After dinner all four strolled across to the Casino, presenting their yellow cards of admission--the monthly cards granted to those who are approved by the smug-looking, black-coated committee of inspection, who judge by one's appearance whether one had money to lose.
Dorise soon detached herself from her mother and strolled up the Rooms with Hugh, Lady Ranscomb and Brock following.
None of them intended to play, but they were strolling prior to going to the opera which was beneath the same roof, and for which Lady Ranscomb had tickets.
Suddenly Dorise exclaimed: "Look over there--at that table in the corner. There's that remarkable woman they call 'Mademoiselle of Monte Carlo'!"
Hugh started, and glancing in the direction she indicated saw the handsome woman seated at the table staking her counters quite unconcernedly and entirely absorbed in the game. She was wearing a dead black dress cut slightly low in the neck, but half-bare shoulders, with a string of magnificent Chinese jade beads of that pale apple green so prized by connoisseurs.

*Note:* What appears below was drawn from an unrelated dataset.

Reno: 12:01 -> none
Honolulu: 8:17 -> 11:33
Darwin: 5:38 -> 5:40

Her eyes were fixed upon the revolving wheel, for upon the number sixteen she had just thrown a couple of thousand franc counters. The ball dropped with a sudden click, the croupier announced that number five had won, and at once raked in the two thousand francs among others.
Mademoiselle shrugged her shoulders and smiled faintly. Yvonne Ferad was a born gambler. To her losses came as easily as gains. The Administration knew that--and they also knew how at the little pigeon-hole where counters were exchanged for cheques she came often and handed over big sums in exchange for drafts upon certain banks, both in Paris and in London.

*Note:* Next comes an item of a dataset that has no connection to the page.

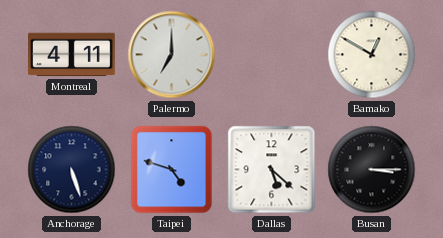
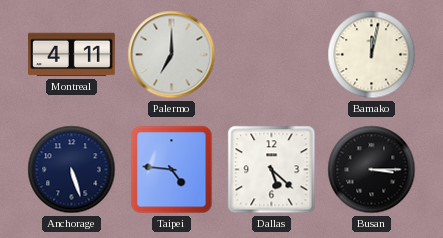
Bamako: 12:50 -> 12:02
Taipei: 4:48 -> 4:46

Yet they never worried. Her lucky play attracted others who usually lost. Once, a year before, a Frenchman who occupied a seat next to her daily for a month lost over a quarter of a million sterling, and one night threw himself under the Paris rapide at the long bridge over the Var. But on hearing of it the next day from a croupier Mademoiselle merely shrugged her shoulders, and said: "I warned him to return to Paris. The fool! It is only what I expected."
Hugh looked only once across at the mysterious woman whom Dorise had indicated, and then drew her away. As a matter of fact he had no intention that mademoiselle should notice him.
"What do you know of her?" he asked in a casual way when they were on the other side of the great saloon.
"Well, a Frenchman I met in the hotel the day before yesterday told me all sorts of queer stories about her," replied the girl. "She's apparently a most weird person, and she has uncanny good luck at the tables. He said that she had won a large fortune during the last couple of years or so."